Hacker News new | past | comments | ask | show | jobs | submit login
Macros in Python (github.com/lihaoyi)
300 points by lihaoyi on May 13, 2013 | hide | past | favorite | 66 comments



If you're interested in doing some of this stuff in JS, there's sweet.js[1] for macros. I've also implemented some similar stuff as libraries: adt.js[2], matches.js[3], and tailrec.js[4]. By implementing them as libraries, I've given up some of the nicety of native-looking syntax, but it requires no preprocessing and only ES3.

[1] http://sweetjs.org/

[2] https://github.com/natefaubion/adt.js

[3] https://github.com/natefaubion/matches.js

[4] https://github.com/natefaubion/tailrec.js


This is awesome. Everything here (except the anonymous arguments to lambdas, seriously, just use x y and z as default argument names) should be in Python 4 or whatever you'd want to call the successor to Python.

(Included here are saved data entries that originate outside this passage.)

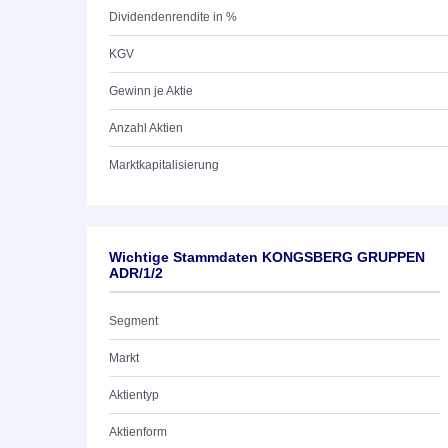
Dividendenrendite in %
KGV
Gewinn je Aktie
Anzahl Aktien
Marktkapitalisierung
Wichtige Stammdaten KONGSBERG GRUPPEN
ADR/1/2
Segment
Markt
Aktientyp
Aktienform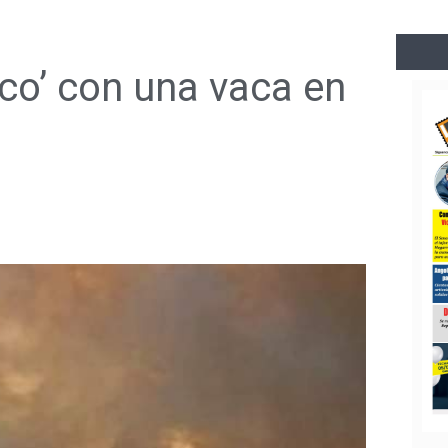
nco’ con una vaca en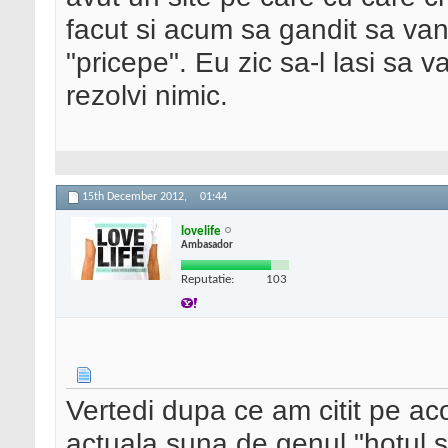
facut si acum sa gandit sa v
"pricepe". Eu zic sa-l lasi sa 
rezolvi nimic.
15th December 2012,
01:44
lovelife
Ambasador
Reputatie:
103
Vertedi dupa ce am citit pe acol
actuala suna de genul "hotul st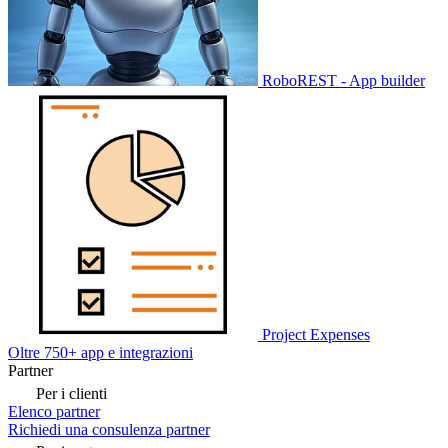
RoboREST - App builder
Project Expenses
Oltre 750+ app e integrazioni
Partner
Per i clienti
Elenco partner
Richiedi una consulenza partner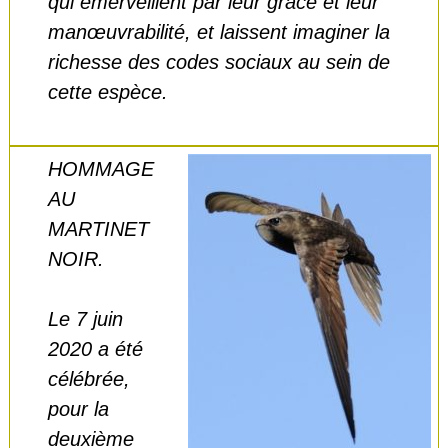
qui émerveillent par leur grâce et leur
manœuvrabilité, et laissent imaginer la
richesse des codes sociaux au sein de
cette espèce.
HOMMAGE
AU
MARTINET
NOIR.
Le 7 juin
2020 a été
célébrée,
pour la
deuxième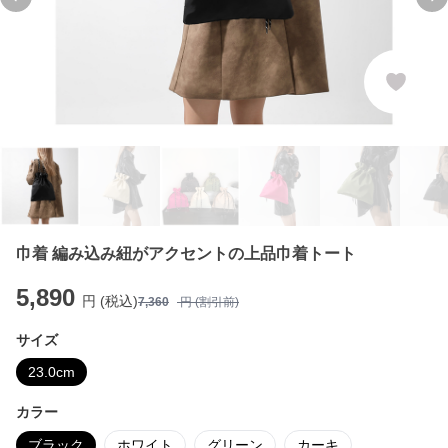
Previous slide
Ne
巾着 編み込み紐がアクセントの上品巾着トート
5,890
円 (税込)
7,360
円 (割引前)
サイズ
23.0cm
カラー
ブラック
ホワイト
グリーン
カーキ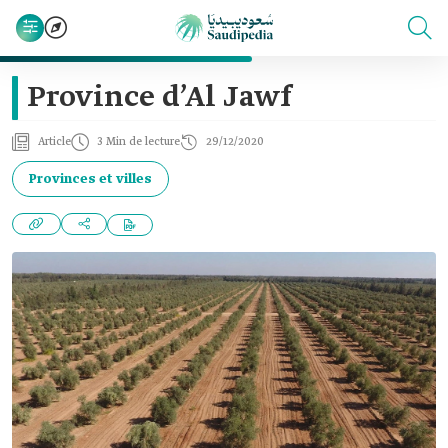
Province d’Al Jawf
Article
3 Min de lecture
29/12/2020
Provinces et villes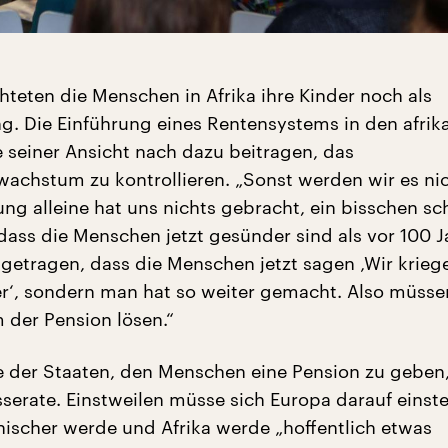
hteten die Menschen in Afrika ihre Kinder noch als
ng. Die Einführung eines Rentensystems in den afrik
 seiner Ansicht nach dazu beitragen, das
achstum zu kontrollieren. „Sonst werden wir es ni
ung alleine hat uns nichts gebracht, ein bisschen s
 dass die Menschen jetzt gesünder sind als vor 100 J
igetragen, dass die Menschen jetzt sagen ‚Wir krie
r‘, sondern man hat so weiter gemacht. Also müsse
der Pension lösen.“
e der Staaten, den Menschen eine Pension zu geben
serate. Einstweilen müsse sich Europa darauf einste
anischer werde und Afrika werde „hoffentlich etwas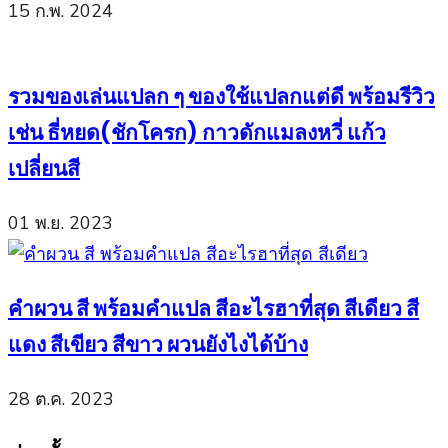
15 ก.พ. 2024
รวมของเล่นแปลก ๆ ของใช้แปลกแต่ดี พร้อมรีวิว
เช่น ธี่หยด(ชักโครก) กาวดักแมลงหวี่ แก้ว
เปลี่ยนสี
01 พ.ย. 2023
คำผวน สี พร้อมคำแปล สีอะไรฮาที่สุด สีเดียว สี
แดง สีเขียว สีขาว ผวนยังไงได้บ้าง
28 ต.ค. 2023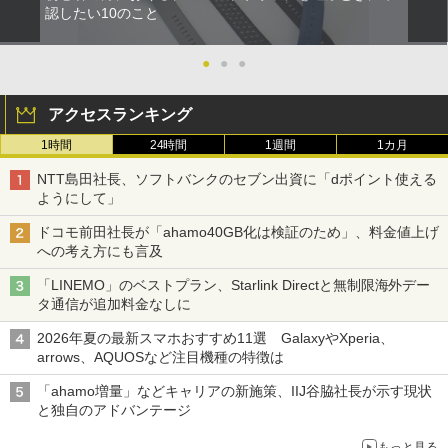
認したい10のこと
●
●
●
アクセスランキング
1時間
24時間
1週間
1カ月
NTT島田社長、ソフトバンクのセブン出資に「dポイント使える
ようにして」
ドコモ前田社長が「ahamo40GB化は検証のため」、料金値上げ
への考え方にも言及
「LINEMO」のベストプラン、Starlink Directと無制限海外デー
タ通信が追加料金なしに
2026年夏の最新スマホおすすめ11選 GalaxyやXperia、
arrows、AQUOSなど注目機種の特徴は
「ahamo増量」などキャリアの新施策、IIJ谷脇社長が示す現状
と独自のアドバンテージ
もっと見る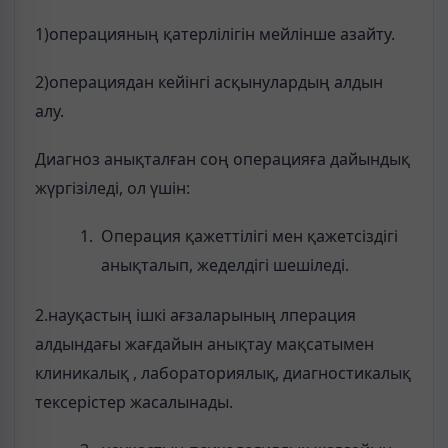
1)операцияның қатерлілігін мейлінше азайту.
2)операциядан кейінгі асқынулардың алдын
алу.
Диагноз анықталған соң операцияға дайындық
жүргізіледі, ол үшін:
Операция қажеттілігі мен қажетсіздігі
анықталып, жеделдігі шешіледі.
2.науқастың ішкі ағзаларының лперация
алдындағы жағдайын анықтау мақсатымен
клиникалық , лабораториялық, диагностикалық
тексерістер жасалынады.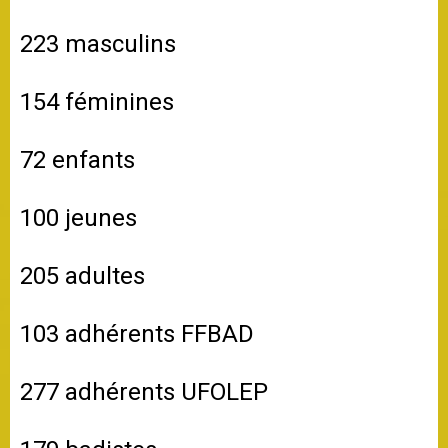
223 masculins
154 féminines
72 enfants
100 jeunes
205 adultes
103 adhérents FFBAD
277 adhérents UFOLEP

I love love love the PEG implementation.


I agree nice clean work, so many try to simply "out do" with elegance and "smart code". Clean and simple is a gem hard to find. I will gladly contribute going forward.


If you're serious about wanting to contribute, my email is on my GitHub profile, so ping me and I can help you get up to speed!


^ or me


I implemented a network-sort function generator, but the limited lambdas of Python seem to force me to make the macro declare a real function with magic name (see below). Also, I didn't figure out how to use the walker or quasiquotes, so I'm just generating source code and taking the AST of that.

  #run.py
  import macropy.core.macros
  import target

  #batcher.py
  # http://en.wikipedia.org/wiki/Batcher_odd%E2%80%93even_mergesort

  def oddeven_merge(lo, hi, r):
    step = r * 2
    if step < hi - lo:
        for x in oddeven_merge(lo, hi, step): yield x
        for x in oddeven_merge(lo + r, hi, step): yield x
        for i in range(lo + r, hi - r, step): yield (i, i+r)
    else:
        yield (lo, lo + r)

  def oddeven_merge_sort_range(lo, hi):
    if (hi - lo) >= 1:
        mid = lo + ((hi - lo) // 2)
        for x in oddeven_merge_sort_range(lo, mid): yield x
        for x in oddeven_merge_sort_range(mid + 1, hi): yield x
        for x in oddeven_merge(lo, hi, 1): yield x

  def oddeven_merge_sort(n):
    return list(oddeven_merge_sort_range(0, n-1))

  #target.py
  from macro_module import macros, my_expr_macro
  import dis

  my_expr_macro%(8)

  print dis.dis(fun8)

  print fun8([2, 4, 3, 5, 6, 1, 7, 8])

  #macro_module.py
  from macropy.core.macros import Macros
  from macropy.core import *
  from ast import *
  macros = Macros()

  import macropy.macros

  from batcher import oddeven_merge_sort

  @macros.expr
  def my_expr_macro(tree):
   return parse_stmt("def fun" + str(tree.n) + "(a):\n" + 
   "\n".join(["  if a[{0}] > a[{1}]: tmp = a[{0}]; a[{0}] = a[{1}]; a[{1}] = tmp".format(x,y) for (x,y) in oddeven_merge_sort(tree.n)]) + 
   "\n  return a")
When running, it will spit out the Python bytecode disassembly to show the unrolled sorting loop.


Author here,

I just put up a Detailed Guide:

https://github.com/lihaoyi/macropy#detailed-guide

That goes into more detail of how macros are written, and walks you through writing a simple but useful macro (the quicklambda macro). This should greatly help anyone who wants to try his hand at some metaprogramming =)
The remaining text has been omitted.